For most humans in this world, it is reasonable to say that arrogance is a decreasing function of age. But not for Balasaheb Thackeray, the abominable demagogue of my city. If one were able to somehow measure arrogance and multiply it with age for all the people in this world, I'm sure he'll be the top third world contender. A couple of days ago he celebrated his 82nd birthday and there was the usual arraying of the city with his posters and an overdose of saffron. I read a TOI article where the Sena chief made the following comment on Modi's arrival in Bombay:

Maharashtra will not accept anybody. States have been divided on linguistic basis. Modi has got Gujarat. Mayawati got Uttar Pradesh. Leave Maharashtra to us. In Maharashtra, only the Shiv Sena pattern will work.
Plaguing a city dying to maintain its pluralism with the politics of alienation will no doubt leave more than bad tastes in mouths. It is true that Modi is no angel and it is only fitting that we have an in-house goonda who, with whatever life is left in him, will try his best to keep a behemoth away. But coming back to the title of this post, it is interesting how the polemics and propaganda of people like Thackeray and Modi can move a people from liberalism to extreme bigotry. And this shift has nothing to do with class, caste or creed. Fear that does not have a logical reason behind itself always hits below the belt and one immediately turns to the demon for refuge and counsel, who in turn fuels and nourishes one's bondage to an ideology favorable to himself. And in a state such as Maharashtra which is a hot bed when it comes to issues like farmer suicides, rural unemployment, undernourishment; where more than 70% of the state's commerce are channeled through a chip of a land on its west coast, with immigrants from other parts of India holding a much bigger share of the economic opportunities over the natives; a state where linguistic intolerance has penetrated itself deep into the psyche of the common man manifesting itself as a fear of the invader. And it is but natural that when an old hyena like Thackeray comes up with statements like "All residential buildings constructed henceforth must have 50% reservations for the marathi manoos", the marathi manoos naturally feels reassured of his identity thanks to the loud mouthed crusader who can afford to parade in a lions coat. And as Orwell portrays, if the plebeians act like sheep, then it is in the politician's advantage to act pigheaded.

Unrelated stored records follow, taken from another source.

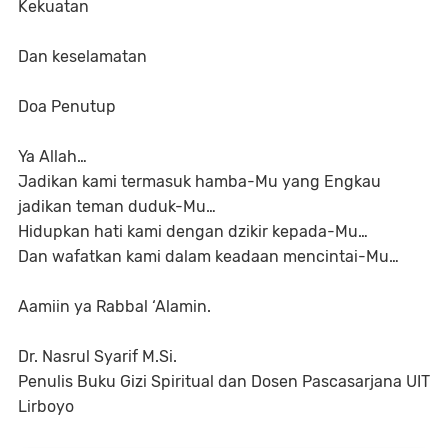
Kekuatan
Dan keselamatan
Doa Penutup
Ya Allah…
Jadikan kami termasuk hamba-Mu yang Engkau
jadikan teman duduk-Mu…
Hidupkan hati kami dengan dzikir kepada-Mu…
Dan wafatkan kami dalam keadaan mencintai-Mu…
Aamiin ya Rabbal ‘Alamin.
Dr. Nasrul Syarif M.Si.
Penulis Buku Gizi Spiritual dan Dosen Pascasarjana UIT
Lirboyo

On a different note, when I read an article in these days, I invariably end up judging the quality of prose and structure, noticing grammar errors and also the general layout of the newspaper. A paper like TOI goes out of its way to boost and nourish the ego of an insignificant editor like myself. Now that it is possible to move blocks of prose here and there you commonly find articles that defy the form of an essay in every possible way; absence of a clear flow of thought, tortuous constructions and pedestrian language are common. For instance, the article that I mentioned in this post was titled 'Only Sena pattern will work in state, says Thackeray' and its last paragraph was the following:

Thackeray predicted that Pakistan president Pervez Musharraf would be assassinated. On the occasion of his birthday, Thackeray released a book on the Sena by senior party leader Manohar Joshi.

Tuesday, 22 January 2008

Losing it

It does not take too long for one to get attached to Bombay. The city is a wealthy proprietor of crime, commerce, cinema, cosmopolitanism, culture, chaos and all these cumulatively give it the vibrant-mutating-inscrutable character that it possesses. It is my belief that many people (and I am one of them) stick to Bombay not because of the above things but despite many other things. I recently read an article by Jerry Pinto which seemed to aptly furnish my thoughts into words:

Bombay has none of the imperium of Delhi, the self-conscious stasis of Calcutta or the provincial self-satisfaction of Madras. It is the ugly stepdaughter city but Prince Charming must cut his heels off to win her hand. It is a city in which no one dies of starvation but the vast majority are forced to endure living conditions that no enlightened zookeeper would allow for his animals. Yet the exiles and arrivistes keep flooding into the City imagined, to the Bombay they see as siren and savior. They never leave.
Much is said about Bombay's impregnable character with great pomposity whenever a catastrophe like the 1993 blasts or the 26/7 deluge crosses our fate. No doubt, some of these stories deserve to be told; what but unrestrained hope can come out of a peoples' voice which does not have the luxury of a lasting memory! True, like all of theirs, my legs have been anchored to the city how much ever I wish I could leave it. The city that I knew of is degrading slowly and everyday I feel at the end of the candle.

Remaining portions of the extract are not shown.